June 24 (Bloomberg) -- Bank of America Corp., the second-largest U.S. lender by assets, told Texas regulators last week it will cut 411 jobs from a unit servicing troubled mortgages.
The bank will eliminate 324 positions at 2375 Glenville Dr. in Richardson and 87 jobs at 1201 Main St. in Dallas, according to letters dated June 19. Workers were notified earlier this month of reductions to be completed Sept. 30, John Collingwood, a Bank of America senior vice president of government relations, said in the correspondence.
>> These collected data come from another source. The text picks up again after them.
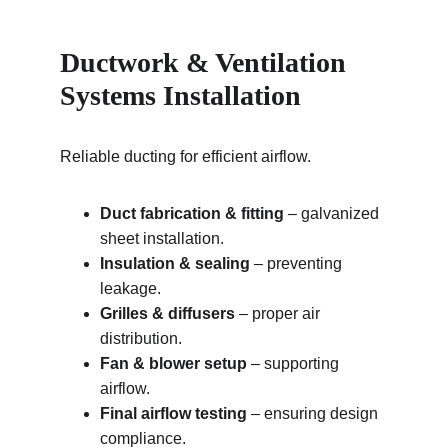
Ductwork & Ventilation 
Systems Installation
Reliable ducting for efficient airflow.
Duct fabrication & fitting
 – galvanized 
sheet installation.
Insulation & sealing
 – preventing 
leakage.
Grilles & diffusers
 – proper air 
distribution.
Fan & blower setup
 – supporting 
airflow.
Final airflow testing
 – ensuring design 
compliance.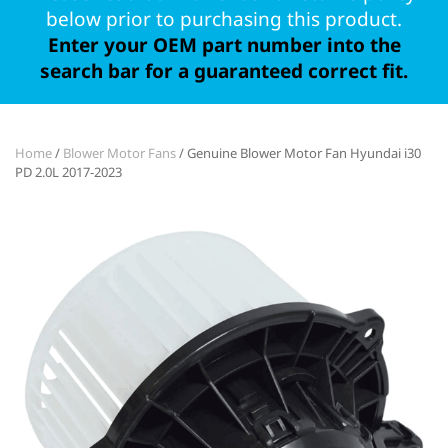
below prior to purchasing this product.
Enter your OEM part number into the
search bar for a guaranteed correct fit.
Home
/
Blower Motor Fans
/ Genuine Blower Motor Fan Hyundai i30
PD 2.0L 2017-2023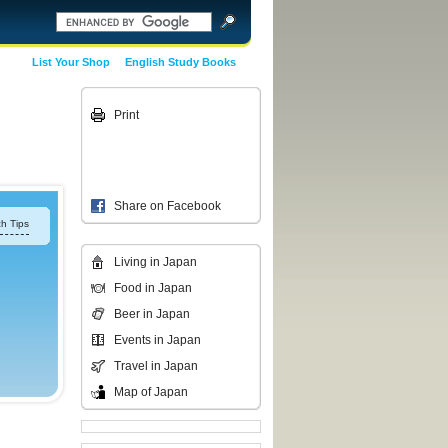
List Your Shop
English Study Books
Print
Share on Facebook
h Tips
Living in Japan
Food in Japan
Beer in Japan
Events in Japan
Travel in Japan
Map of Japan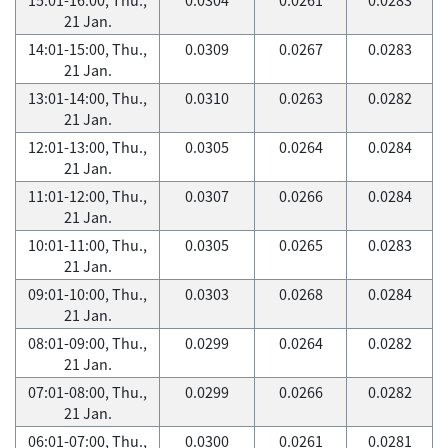
21 Jan.
14:01-15:00, Thu.,
0.0309
0.0267
0.0283
21 Jan.
13:01-14:00, Thu.,
0.0310
0.0263
0.0282
21 Jan.
12:01-13:00, Thu.,
0.0305
0.0264
0.0284
21 Jan.
11:01-12:00, Thu.,
0.0307
0.0266
0.0284
21 Jan.
10:01-11:00, Thu.,
0.0305
0.0265
0.0283
21 Jan.
09:01-10:00, Thu.,
0.0303
0.0268
0.0284
21 Jan.
08:01-09:00, Thu.,
0.0299
0.0264
0.0282
21 Jan.
07:01-08:00, Thu.,
0.0299
0.0266
0.0282
21 Jan.
06:01-07:00, Thu.,
0.0300
0.0261
0.0281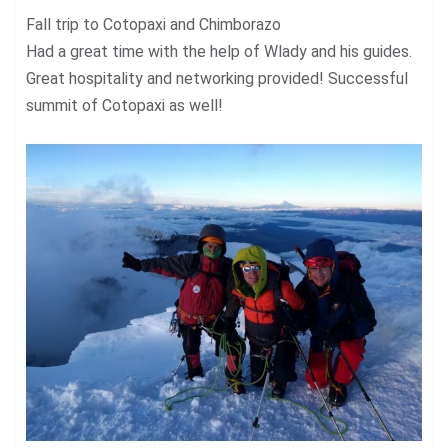
Fall trip to Cotopaxi and Chimborazo
Had a great time with the help of Wlady and his guides.
Great hospitality and networking provided! Successful
summit of Cotopaxi as well!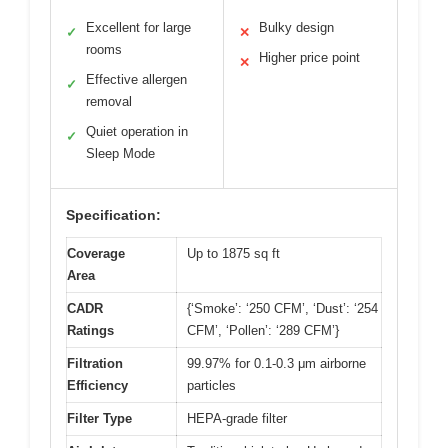
Excellent for large
Bulky design
✓
✕
rooms
Higher price point
✕
Effective allergen
✓
removal
Quiet operation in
✓
Sleep Mode
Specification:
Coverage
Up to 1875 sq ft
Area
CADR
{‘Smoke’: ‘250 CFM’, ‘Dust’: ‘254
Ratings
CFM’, ‘Pollen’: ‘289 CFM’}
Filtration
99.97% for 0.1-0.3 μm airborne
Efficiency
particles
Filter Type
HEPA-grade filter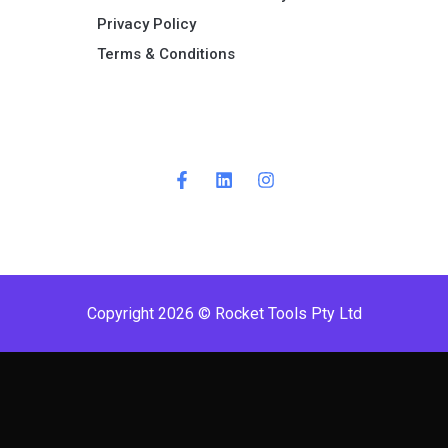
Privacy Policy
Terms & Conditions ​
Copyright 2026 © Rocket Tools Pty Ltd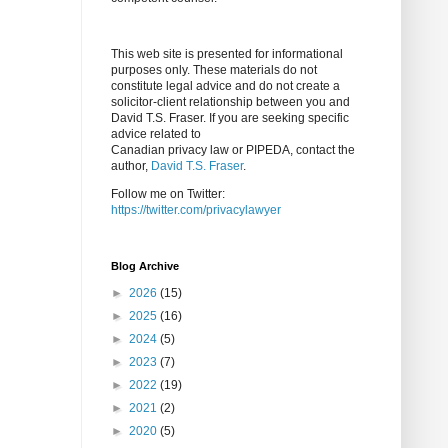
This web site is presented for informational
purposes only. These materials do not
constitute legal advice and do not create a
solicitor-client relationship between you and
David T.S. Fraser. If you are seeking specific
advice related to
Canadian privacy law or PIPEDA, contact the
author,
David T.S. Fraser
.
Follow me on Twitter:
https://twitter.com/privacylawyer
Blog Archive
►
2026
(15)
►
2025
(16)
►
2024
(5)
►
2023
(7)
►
2022
(19)
►
2021
(2)
►
2020
(5)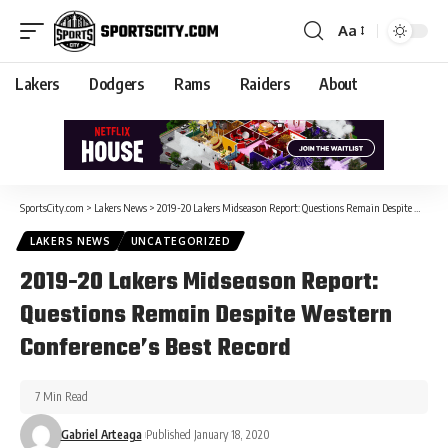
Aa
Lakers
Dodgers
Rams
Raiders
About
SportsCity.com
>
Lakers News
>
2019-20 Lakers Midseason Report: Questions Remain Despite Western Conference’s Best Record
LAKERS NEWS
UNCATEGORIZED
2019-20 Lakers Midseason Report:
Questions Remain Despite Western
Conference’s Best Record
7 Min Read
Gabriel Arteaga
Published January 18, 2020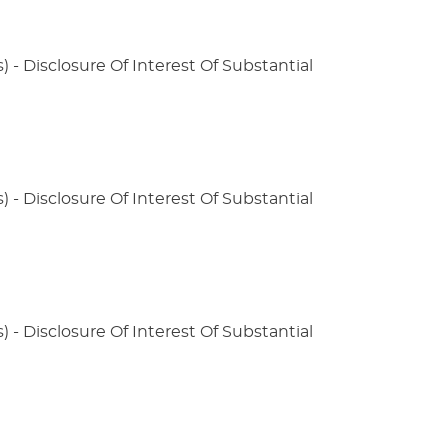
) - Disclosure Of Interest Of Substantial
) - Disclosure Of Interest Of Substantial
) - Disclosure Of Interest Of Substantial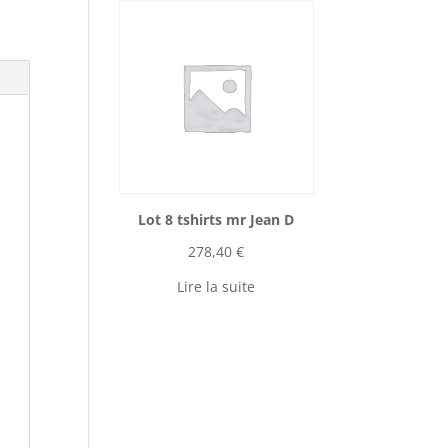
Lot 8 tshirts mr Jean D
278,40
€
Lire la suite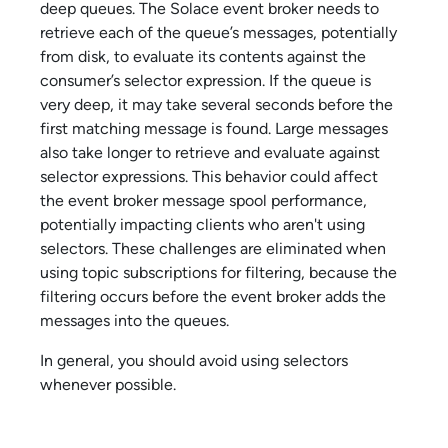
deep queues. The
Solace
event broker needs to
retrieve each of the queue’s messages, potentially
from disk, to evaluate its contents against the
consumer’s selector expression. If the queue is
very deep, it may take several seconds before the
first matching message is found. Large messages
also take longer to retrieve and evaluate against
selector expressions. This behavior could affect
the event broker message spool performance,
potentially impacting clients who aren't using
selectors. These challenges are eliminated when
using topic subscriptions for filtering, because the
filtering occurs before the event broker adds the
messages into the queues.
In general, you should avoid using selectors
whenever possible.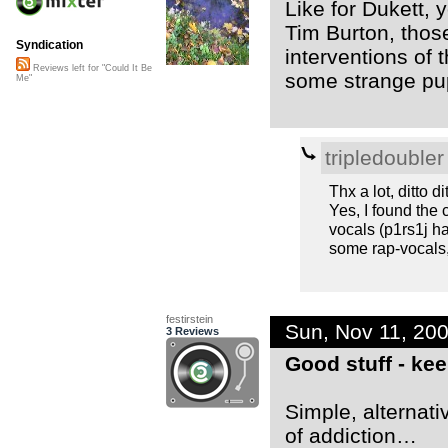
Like for Dukett, 
Tim Burton, thos
Syndication
interventions of
Reviews left for "Could It Be
some strange pup
Me"
tripledoubler
Thx a lot, ditto di
Yes, I found the 
vocals (p1rs1j ha
some rap-vocals,
festirstein
Sun, Nov 11, 20
3 Reviews
Good stuff - ke
Simple, alternati
of addiction…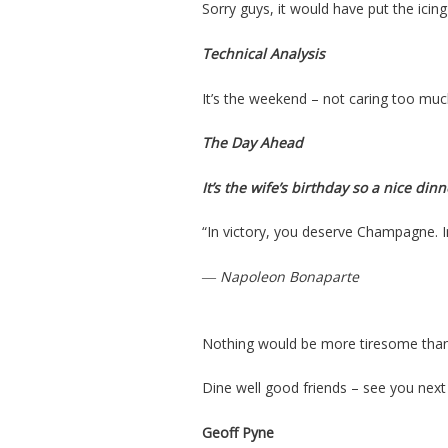
Sorry guys, it would have put the ici
Technical Analysis
It’s the weekend – not caring too muc
The Day Ahead
It’s the wife’s
birthday so
a nice dinn
“In victory, you deserve Champagne. 
― Napoleon Bonaparte
Nothing would be more tiresome than 
Dine well good friends – see you next
Geoff Pyne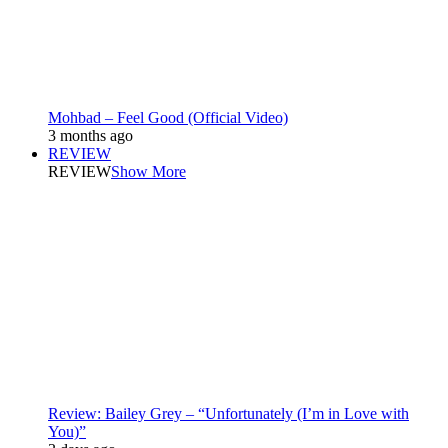
Mohbad – Feel Good (Official Video)
3 months ago
REVIEW
REVIEW
Show More
Review: Bailey Grey – “Unfortunately (I’m in Love with
You)”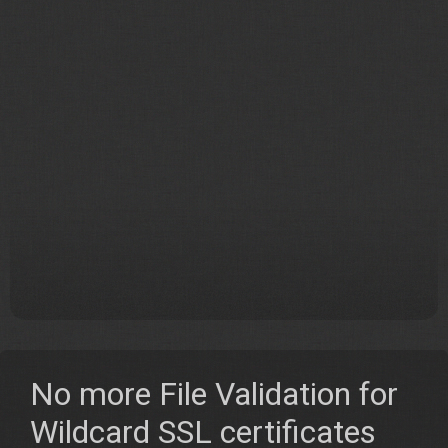
No more File Validation for
Wildcard SSL certificates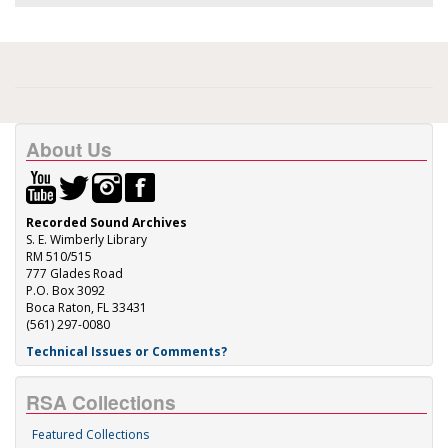
About Us
Recorded Sound Archives
S. E. Wimberly Library
RM 510/515
777 Glades Road
P.O. Box 3092
Boca Raton, FL 33431
(561) 297-0080
Technical Issues or Comments?
RSA Collections
Featured Collections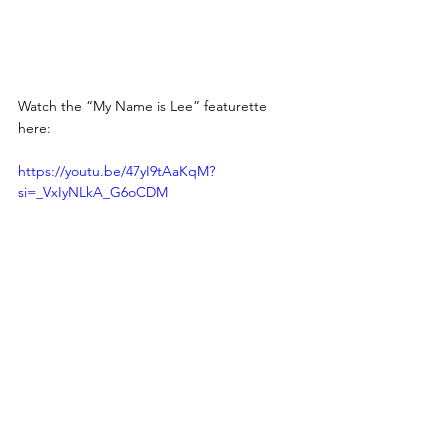
Watch the “My Name is Lee” featurette 
here: 
https://youtu.be/47yI9tAaKqM?
si=_VxIyNLkA_G6oCDM 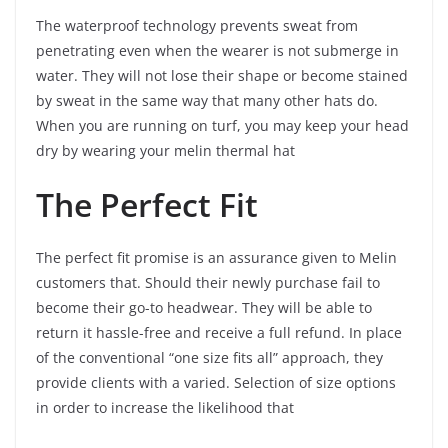
The waterproof technology prevents sweat from
penetrating even when the wearer is not submerge in
water. They will not lose their shape or become stained
by sweat in the same way that many other hats do.
When you are running on turf, you may keep your head
dry by wearing your melin thermal hat
The Perfect Fit
The perfect fit promise is an assurance given to Melin
customers that. Should their newly purchase fail to
become their go-to headwear. They will be able to
return it hassle-free and receive a full refund. In place
of the conventional “one size fits all” approach, they
provide clients with a varied. Selection of size options
in order to increase the likelihood that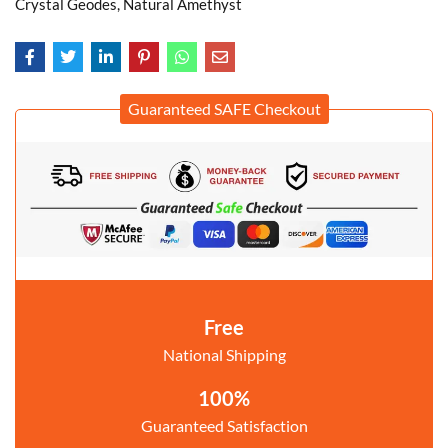
Crystal Geodes, Natural Amethyst
Guaranteed SAFE Checkout
Free
National Shipping
100%
Guaranteed Satisfaction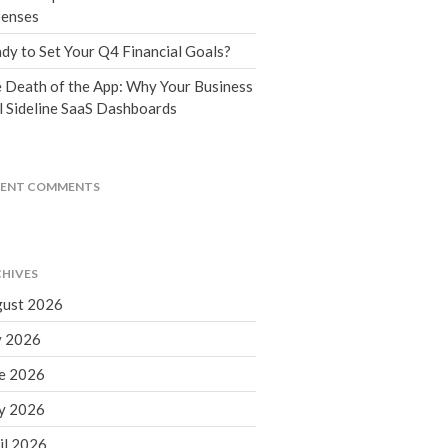
Tax Blog
enses
Financial Calculators
dy to Set Your Q4 Financial Goals?
Record Retention Guide
 Death of the App: Why Your Business
Life Events
l Sideline SaaS Dashboards
Fed & State Tax Links
Tax Due Dates
Track Your Refund
CENT COMMENTS
Finance Dictionary
Office Humor
Contact
HIVES
Client Login
ust 2026
ICFiles Sign Up
y 2026
e 2026
y 2026
il 2026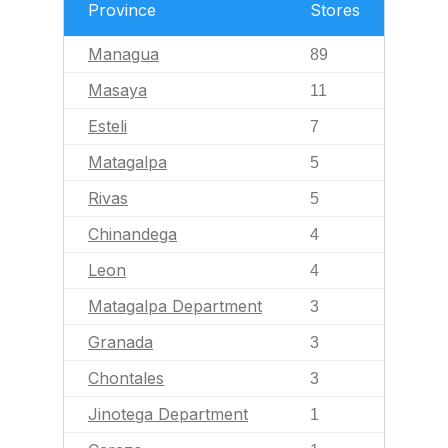
Province
Stores
Managua
89
Masaya
11
Esteli
7
Matagalpa
5
Rivas
5
Chinandega
4
Leon
4
Matagalpa Department
3
Granada
3
Chontales
3
Jinotega Department
1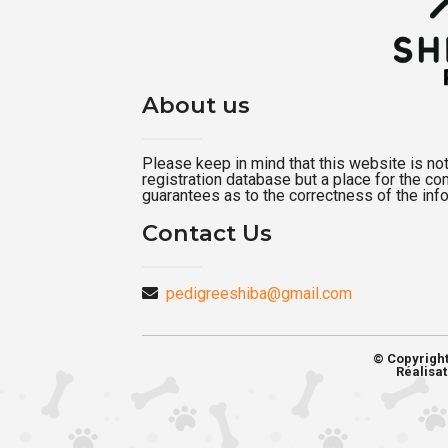
About us
Please keep in mind that this website is not a
registration database but a place for the c
guarantees as to the correctness of the inf
Contact Us
pedigreeshiba@gmail.com
© Copyrigh
Réalisat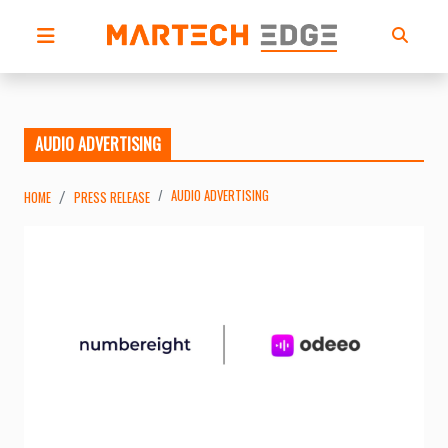
AUDIO ADVERTISING
AUDIO ADVERTISING
HOME
PRESS RELEASE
Chief Executive Officer Brian T. Moynihan has targeted $8 billion in annual costs and 30,000 jobs in his efficiency plan, Project New BAC. Many of those cuts are in the unit created in 2011 to service delinquent and risky mortgages. The lender said in April it had 667,000 overdue loans as of March 31, compared with 1.6 million at the height of the financial crisis.
“There’s nothing more important in our company than getting this done as quickly as possible,” Moynihan, 53, said of the loan-servicing job eliminations on Jan. 17.
Workers are offered career-transition resources, severance pay and benefits, Collingwood wrote.
Earlier this year, the firm said it planned to shut an office near Buffalo, New York, affecting 1,320 jobs and one in Newark with 469 positions. Bank of America had 262,812 employees as of March 30, a drop of 5.7 percent from a year earlier.
Bank of America won’t sacrifice the level of service it provides to homeowners in need of help, Jumana Bauwens, a company spokeswoman, said today in an e-mail. The firm had previously said it would reduce the size of its legacy mortgage unit as its portfolio of delinquent customers shrinks, she said.